── Data records

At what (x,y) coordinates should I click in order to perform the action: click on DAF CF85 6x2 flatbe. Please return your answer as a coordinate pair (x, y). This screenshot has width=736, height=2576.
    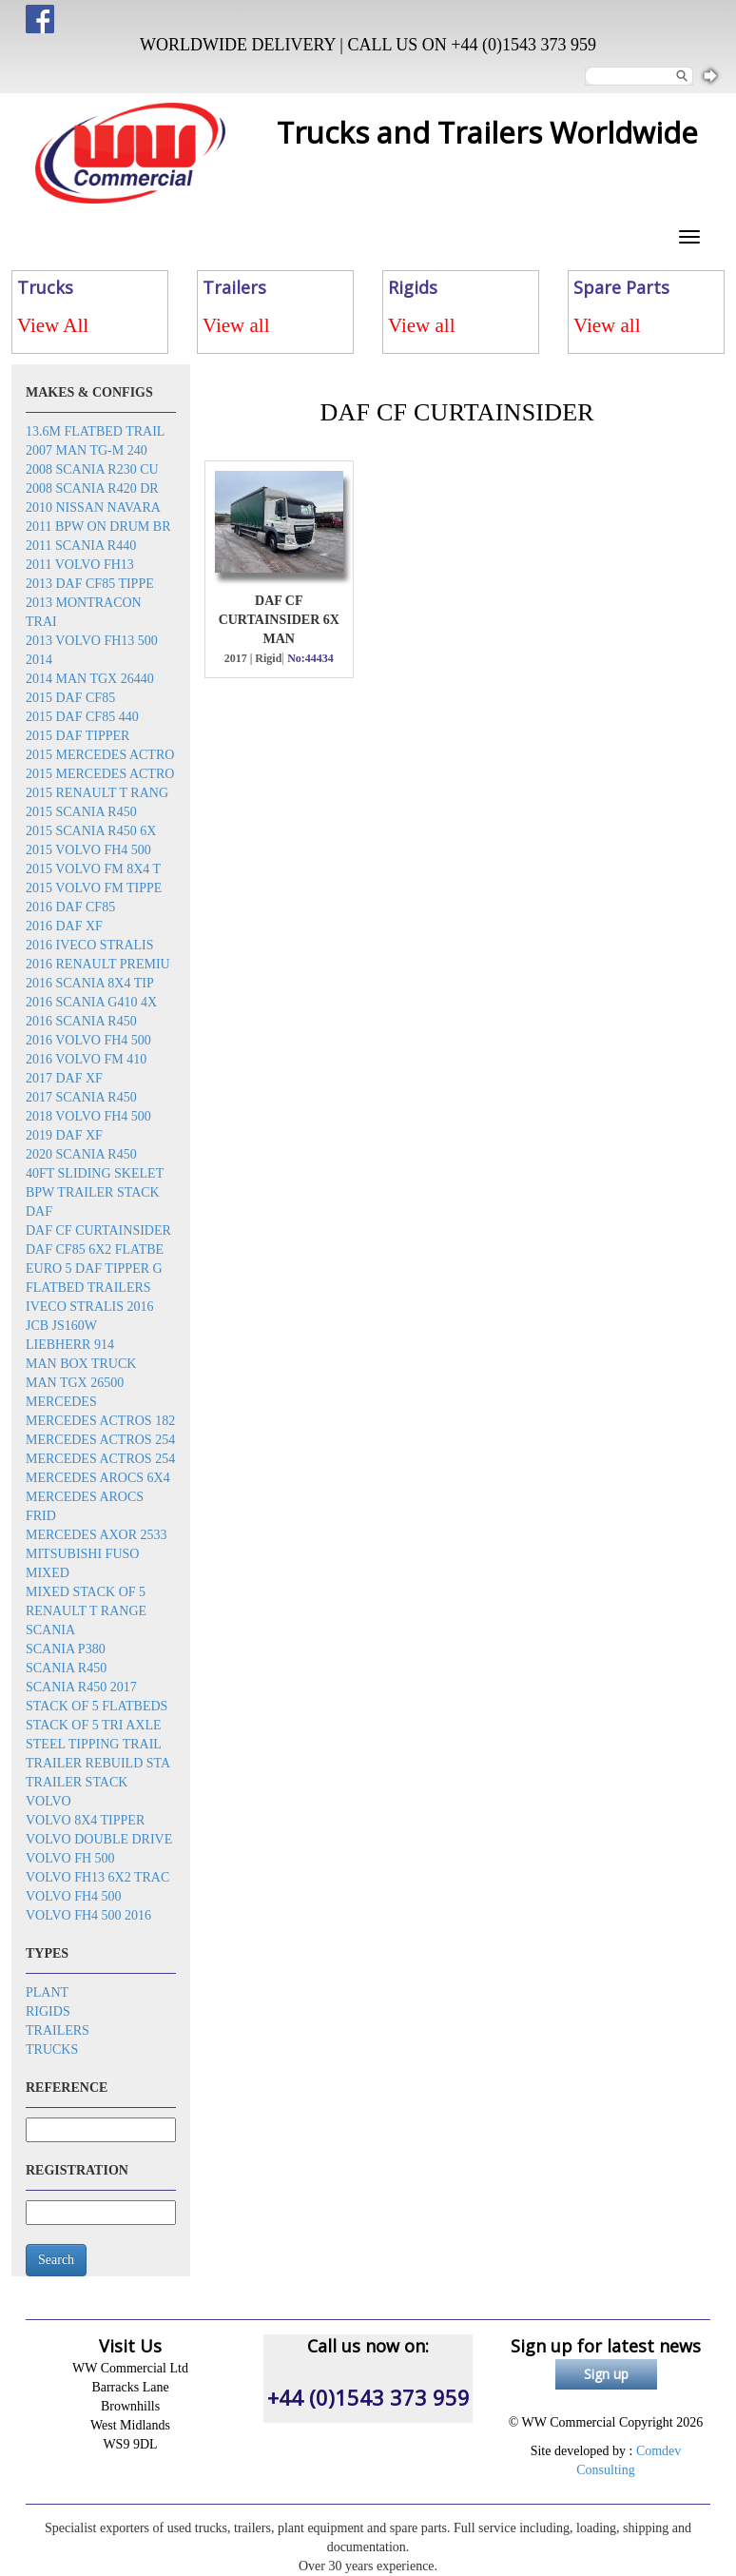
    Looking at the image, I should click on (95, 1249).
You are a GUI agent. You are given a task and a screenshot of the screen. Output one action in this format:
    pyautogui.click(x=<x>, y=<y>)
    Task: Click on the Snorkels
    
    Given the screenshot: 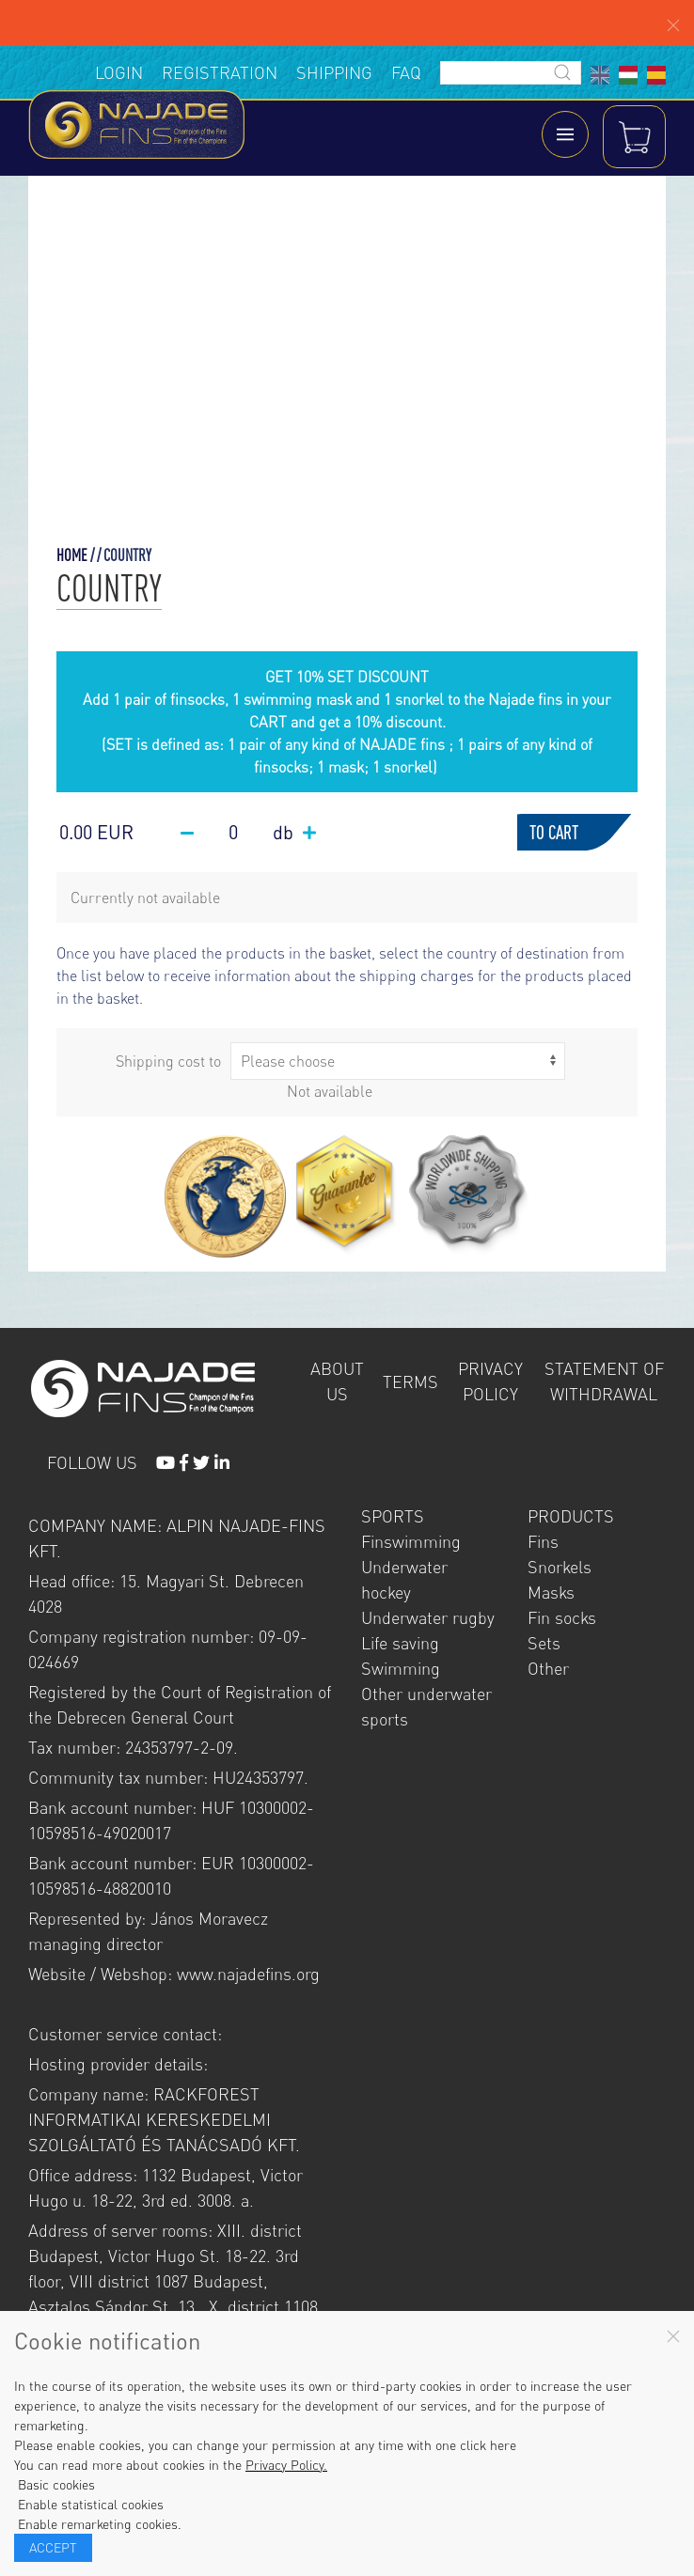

────

> _What needs to be done_
Write out every entry again word for word, without any of the pictures.

> _Solution below_
At what (x,y) coordinates should I click in order to perform the action: click on DAF CF85 6x2 flatbe. Please return your answer as a coordinate pair (x, y). This screenshot has width=736, height=2576.
    Looking at the image, I should click on (95, 1249).
You are a GUI agent. You are given a task and a screenshot of the screen. Output one action in this format:
    pyautogui.click(x=<x>, y=<y>)
    Task: Click on the Snorkels
    
    Given the screenshot: 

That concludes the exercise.